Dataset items
=== Begin Enclosure ===

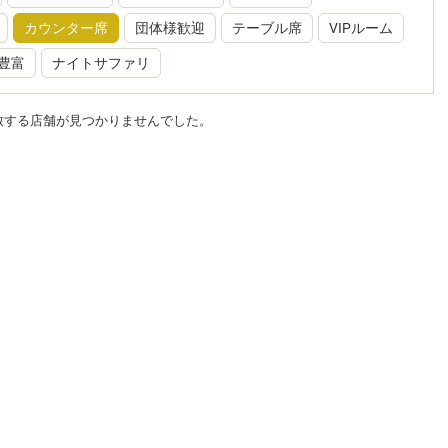
カウンター席
団体様歓迎
テーブル席
VIPルーム
豊富
ナイトサファリ
致する店舗が見つかりませんでした。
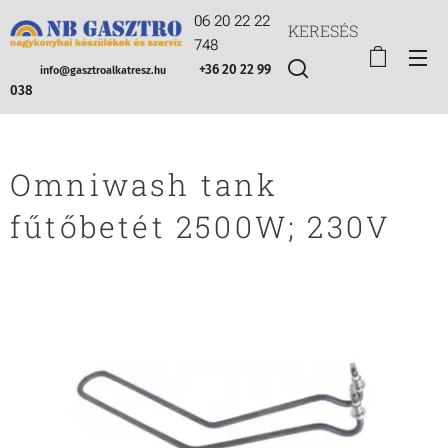
06 20 22 22
KERESÉS
748
+36 20 22 99
info@gasztroalkatresz.hu
038
Omniwash tank
fűtőbetét 2500W; 230V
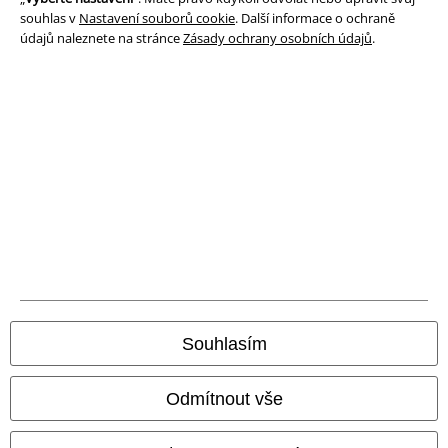
Likvidace odpadu a ochrana životního prostředí
souhlas v
Nastavení souborů cookie
. Další informace o ochraně
údajů naleznete na stránce
Zásady ochrany osobních údajů
.
Prohlášení o shodě
Informace o přístupnosti
Nastavení souborů cookie
Odstoupení od smlouvy
Všechny ceny jsou včetně DPH, bez
poštovného a balného
© 1986-2026 EMP Merchandising
Souhlasím
Naše online obchody
Odmítnout vše
EMP International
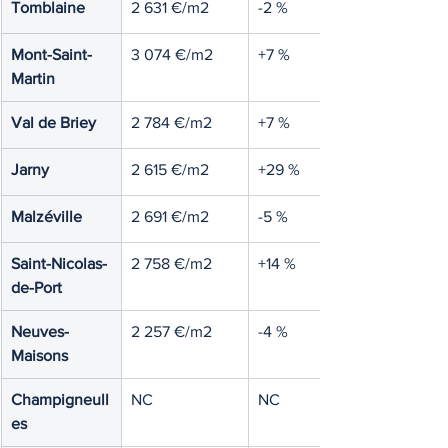
Tomblaine
2 631 €/m2
-2 %
Mont-Saint-
3 074 €/m2
+7 %
Martin
Val de Briey
2 784 €/m2
+7 %
Jarny
2 615 €/m2
+29 %
Malzéville
2 691 €/m2
-5 %
Saint-Nicolas-
2 758 €/m2
+14 %
de-Port
Neuves-
2 257 €/m2
-4 %
Maisons
Champigneull
NC
NC
es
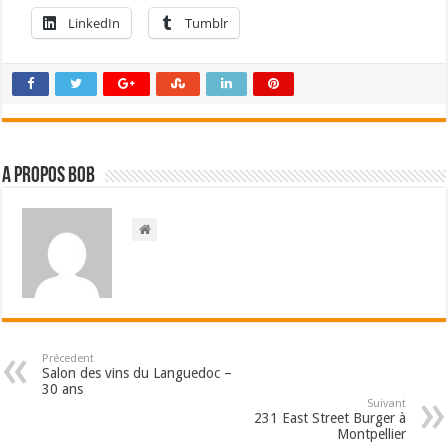
LinkedIn
Tumblr
A propos bOb
Précedent
Salon des vins du Languedoc –
30 ans
Suivant
231 East Street Burger à
Montpellier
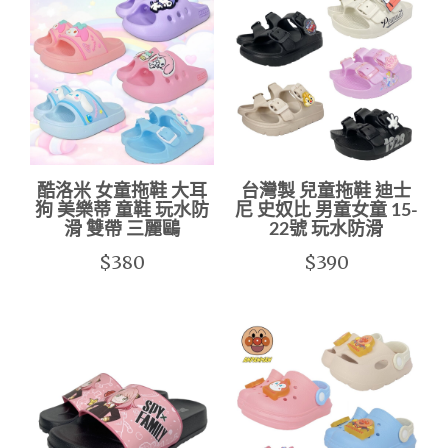
酷洛米 女童拖鞋 大耳
台灣製 兒童拖鞋 迪士
狗 美樂蒂 童鞋 玩水防
尼 史奴比 男童女童 15-
滑 雙帶 三麗鷗
22號 玩水防滑
$380
$390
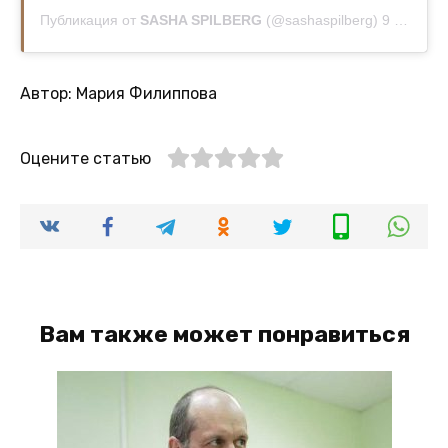
Публикация от
SASHA SPILBERG
(@sashaspilberg)
9 Окт 2020 в 5:06 PDT
Автор: Мария Филиппова
Оцените статью
Вам также может понравиться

=== End Enclosure ===

All lines above between the line that contains "Montpellier" and the last line of the entries, both included, must be transcribed exactly. No pictures are to appear.

- [Result]
Montpellier
酷洛米 女童拖鞋 大耳
台灣製 兒童拖鞋 迪士
狗 美樂蒂 童鞋 玩水防
尼 史奴比 男童女童 15-
滑 雙帶 三麗鷗
22號 玩水防滑
$380
$390
Публикация от
SASHA SPILBERG
(@sashaspilberg)
9 Окт 2020 в 5:06 PDT
Автор: Мария Филиппова
Оцените статью
Вам также может понравиться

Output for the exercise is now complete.